CRISPR/Cas9 gene editing uncovers the roles of CONSTITUTIVE TRIPLE RESPONSE 1 and REPRESSOR OF SILENCING 1 in melon fruit ripening and epigenetic regulation.
Andrea GiordanoMiguel Santo DomingoLeandro QuadranaMarta PujolAna Montserrat Martín-HernándezJordi Garcia-MasPublished in: Journal of experimental botany (2022)
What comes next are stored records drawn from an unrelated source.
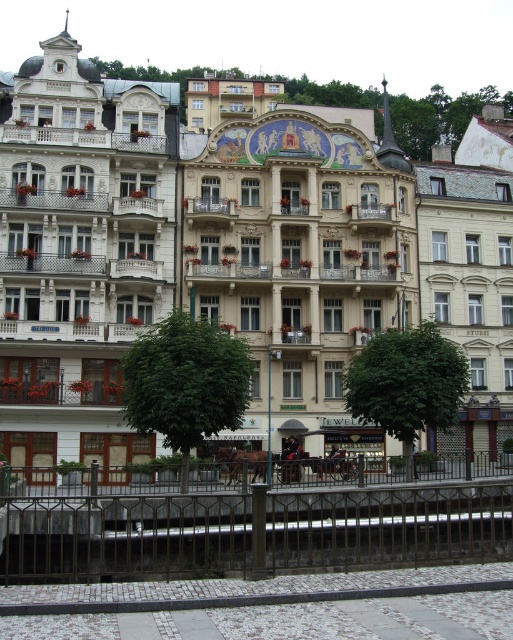 Question: Among these points, which one is farthest from the camera?

Choices:
 (A) (114, 260)
 (B) (207, 218)
 (C) (155, 200)

Answer: (B)

Question: Does white textured building at left lie in front of white stone balcony at center?

Choices:
 (A) no
 (B) yes

Answer: (B)

Question: Does white textured building at left appear under white wrought iron balcony at center?

Choices:
 (A) no
 (B) yes

Answer: (A)

Question: Is white textured building at left positioned at the back of wooden balcony at left?

Choices:
 (A) no
 (B) yes

Answer: (A)

Question: Which point appears closest to the camera in this image?

Choices:
 (A) (231, 262)
 (B) (60, 141)

Answer: (A)

Question: Which of the following is the closest to the observer?

Choices:
 (A) (191, 212)
 (B) (372, 212)

Answer: (A)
Melon (Cucumis melo) has emerged as an alternative model to tomato for studying fruit ripening due to the coexistence of climacteric and non-climacteric varieties. Previous characterization of a major quantitative trait locus (QTL), ETHQV8.1, that is able to trigger climacteric ripening in a non-climacteric background resulted in the identification of a negative regulator of ripening CTR1-like (MELO3C024518) and a putative DNA demethylase ROS1 (MELO3C024516) that is the orthologue of DML2, a DNA demethylase that regulates fruit ripening in tomato. To understand the role of these genes in climacteric ripening, in this study we generated homozygous CRISPR knockout mutants of CTR1-like and ROS1 in a climacteric genetic background. The climacteric behavior was altered in both loss-of-function mutants in two growing seasons with an earlier ethylene production profile being observed compared to the climacteric wild type, suggesting a role of both genes in climacteric ripening in melon. Single-cytosine methylome analyses of the ROS1-knockout mutant revealed changes in DNA methylation in the promoter regions of the key ripening genes such as ACS1, ETR1, and ACO1, and in transcription factors associated with ripening including NAC-NOR, RIN, and CNR, suggesting the importance of ROS1-mediated DNA demethylation for triggering fruit ripening in melon.